Die Wahrheit: Gezeichnete Geister
Wer den Mythos eines Spiels oder einer Zeitung verstehen will, muss ihre Bilder begreifen. Denn nur mit den Geistern der Geschichte gewinnt man die Zukunft.
A n der rechten Wand meiner Bibliothek befindet sich, wie man heutzutage jokig sagt, eine Holzmedientapete mit hunderten Büchern von Autoren, die ich persönlich kenne. Neben den Regalen hängen kleine Karikaturen, in denen mich ©Tom, Rattelschneck, Hauck & Bauer und andere Zeichner verewigt haben. Gekrönt wird das Ensemble von einer Skizze des großen F.W. Bernstein, die eine Szene aus dem Jahr 1992 zeigt: Nach dem Henscheid-Böll-Prozess in Berlin saß Meister Eckhard im Kreise seiner Jünger.
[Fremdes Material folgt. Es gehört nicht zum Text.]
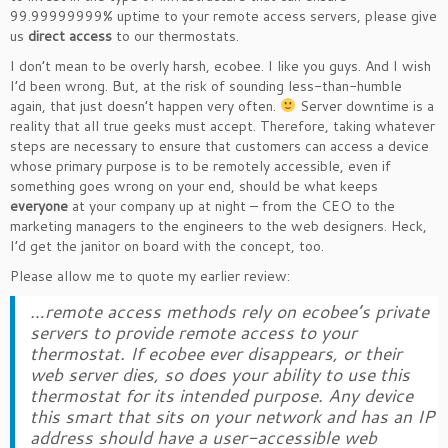
99.99999999% uptime to your remote access servers, please give
us
direct access
to our thermostats.
I don’t mean to be overly harsh, ecobee. I like you guys. And I wish
I’d been wrong. But, at the risk of sounding less-than-humble
again, that just doesn’t happen very often.
Server downtime is a
reality that all true geeks must accept. Therefore, taking whatever
steps are necessary to ensure that customers can access a device
whose primary purpose is to be remotely accessible, even if
something goes wrong on your end, should be what keeps
everyone
at your company up at night – from the CEO to the
marketing managers to the engineers to the web designers. Heck,
I’d get the janitor on board with the concept, too.
Please allow me to quote my earlier review:
…remote access methods rely on ecobee’s private
servers to provide remote access to your
thermostat. If ecobee ever disappears, or their
web server dies, so does your ability to use this
thermostat for its intended purpose. Any device
this smart that sits on your network and has an IP
address should have a user-accessible web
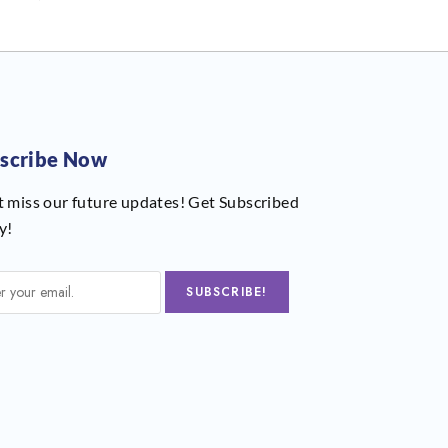
scribe Now
t miss our future updates! Get Subscribed
y!
SUBSCRIBE!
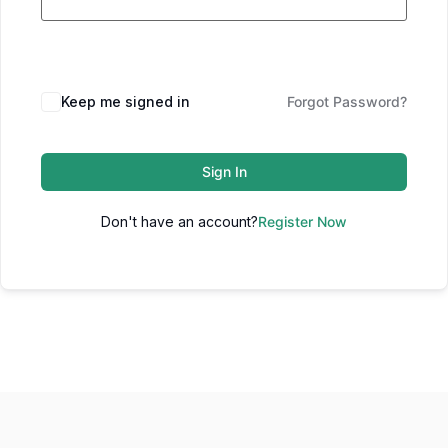
Keep me signed in
Forgot Password?
Sign In
Don't have an account?
Register Now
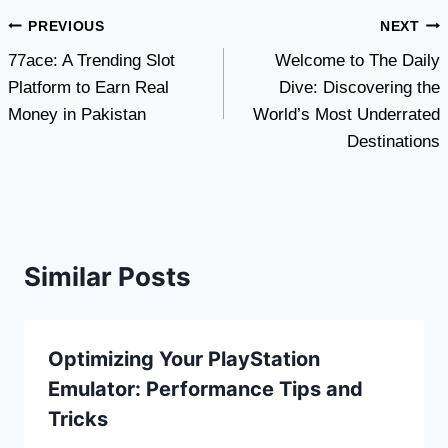
Post
PREVIOUS
NEXT
77ace: A Trending Slot
Welcome to The Daily
navigation
Platform to Earn Real
Dive: Discovering the
Money in Pakistan
World’s Most Underrated
Destinations
Similar Posts
Optimizing Your PlayStation
Emulator: Performance Tips and
Tricks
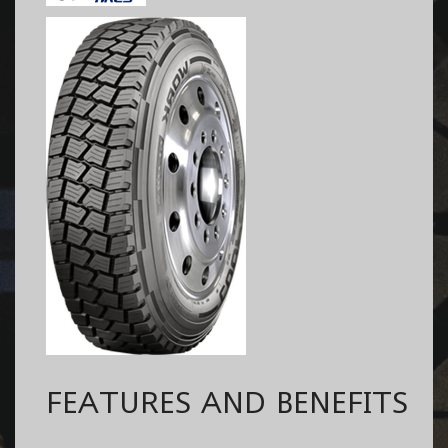
FEATURES AND BENEFITS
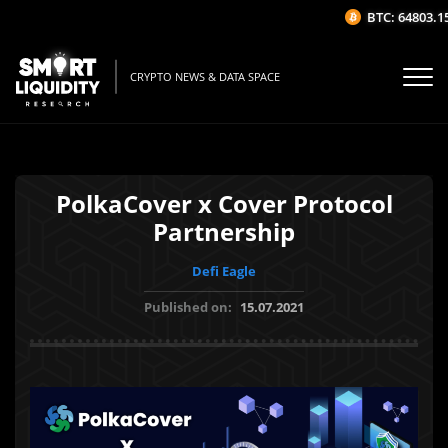
BTC: 64803.15$
CRYPTO NEWS & DATA SPACE
PolkaCover x Cover Protocol
Partnership
Defi Eagle
Published on:
15.07.2021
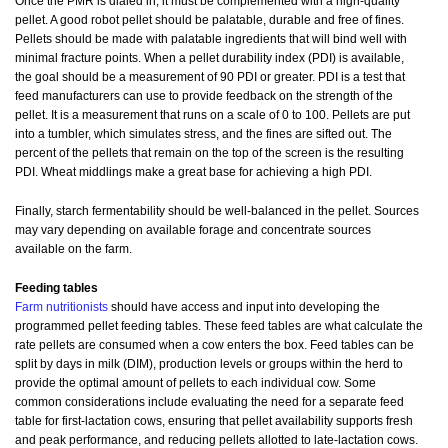
Once the PMR is dialed in, it must be complemented with a high-quality
pellet. A good robot pellet should be palatable, durable and free of fines.
Pellets should be made with palatable ingredients that will bind well with
minimal fracture points. When a pellet durability index (PDI) is available,
the goal should be a measurement of 90 PDI or greater. PDI is a test that
feed manufacturers can use to provide feedback on the strength of the
pellet. It is a measurement that runs on a scale of 0 to 100. Pellets are put
into a tumbler, which simulates stress, and the fines are sifted out. The
percent of the pellets that remain on the top of the screen is the resulting
PDI. Wheat middlings make a great base for achieving a high PDI.
Finally, starch fermentability should be well-balanced in the pellet. Sources
may vary depending on available forage and concentrate sources
available on the farm.
Feeding tables
Farm nutritionists
should have access and input into developing the
programmed pellet feeding tables. These feed tables are what calculate the
rate pellets are consumed when a cow enters the box. Feed tables can be
split by days in milk (DIM), production levels or groups within the herd to
provide the optimal amount of pellets to each individual cow. Some
common considerations include evaluating the need for a separate feed
table for first-lactation cows, ensuring that pellet availability supports fresh
and peak performance, and reducing pellets allotted to late-lactation cows.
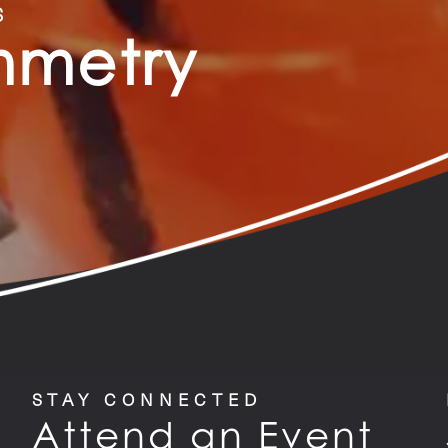
S
ymmetry
STAY CONNECTED
Attend an Event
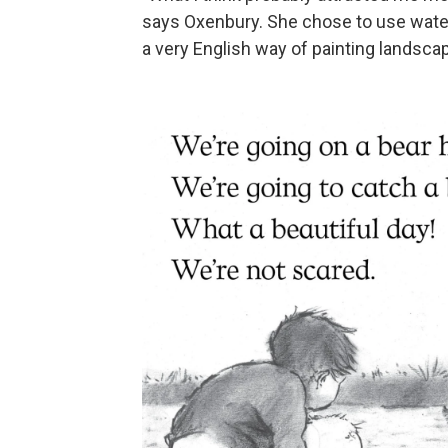
says Oxenbury. She chose to use waterco
a very English way of painting landsca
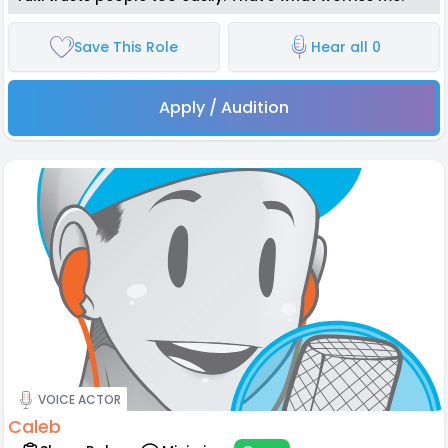
Save This Role
Hear all 0
Apply / Audition
VOICE ACTOR
Caleb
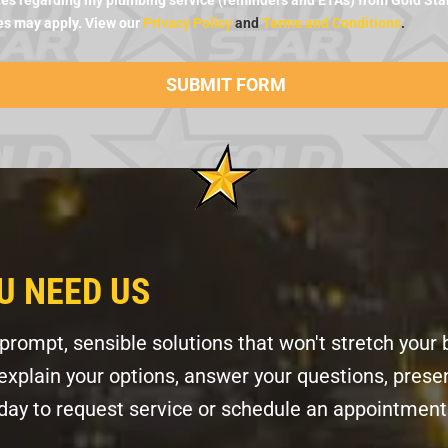
es regarding my plumbing service (reminders and ETAs) from Gold Star 
es may apply. View our
Privacy Policy
and
Terms and Conditions
.
U NEED US
ompt, sensible solutions that won't stretch your 
l explain your options, answer your questions, pres
today to request service or schedule an appointment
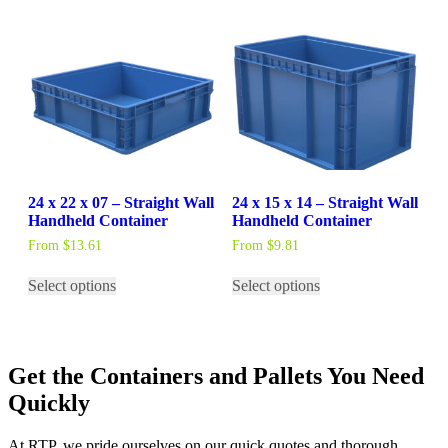
multiple
variants.
The
options
may
be
chosen
on
the
product
page
24 x 22 x 07 – Straight Wall
24 x 15 x 14 – Straight Wall
Handheld Container
Handheld Container
From
$
13.61
From
$
9.81
This
This
Select options
Select options
product
product
has
has
multiple
multiple
variants.
variants.
The
The
Get the Containers and Pallets You Need
options
options
may
may
Quickly
be
be
chosen
chosen
At RTP, we pride ourselves on our quick quotes and thorough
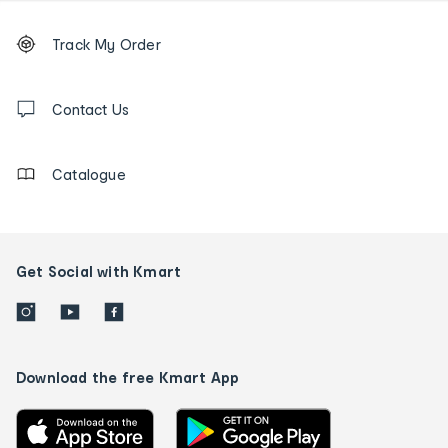
Footer
Order
Track My Order
tracking
and
Contact
us
Contact Us
details
Catalogue
Get Social with Kmart
Download the free Kmart App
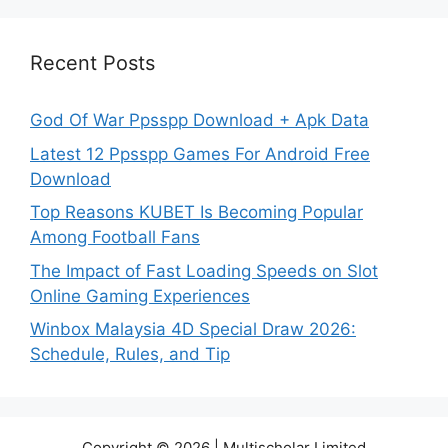
Recent Posts
God Of War Ppsspp Download + Apk Data
Latest 12 Ppsspp Games For Android Free
Download
Top Reasons KUBET Is Becoming Popular
Among Football Fans
The Impact of Fast Loading Speeds on Slot
Online Gaming Experiences
Winbox Malaysia 4D Special Draw 2026:
Schedule, Rules, and Tip
Copyright © 2026 | Multischolar Limited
An diesem Tag lernte ich viele Protagonisten der Neuen und Zweiten Frankfurter Schule kennen wie Eckhard Henscheid und Fritz Weigle, Gerhard Henschel und Heribert Lenz. Für mich bildet die Grafik meine Initiation ab, damals wurde ich in den Club der gar nicht toten Dichter aufgenommen: „O Captain! My Captain!“
Aus dem Jahr 1999 stammt der Spielfilm „Any Given Sunday“ von Oliver Stone, in dem der uralte Kampf zwischen Tradition und Moderne am Beispiel des American Football verhandelt wird. In der Schlüsselszene lädt der alternde Coach Al Pacino seinen egozentrischen Nachwuchsstar Jamie Foxx zu sich nach Hause ein, wo er versucht, ihm den Mythos des Spiels nahezubringen. Sie sitzen unter vergilbten Autogrammkarten und Siegerfotos, auf die der Quarterback allergisch reagiert: „Wenn ich diese Bilder an der Wand seh, macht es mich traurig. Es ist wie ein Raum voller Geister. Ich will nicht einer dieser Geister an der Wand werden.“ Selbstverständlich wird er zum Happy End des Films begreifen, dass er nur gewinnen kann, wenn er den Geist des Spiels versteht.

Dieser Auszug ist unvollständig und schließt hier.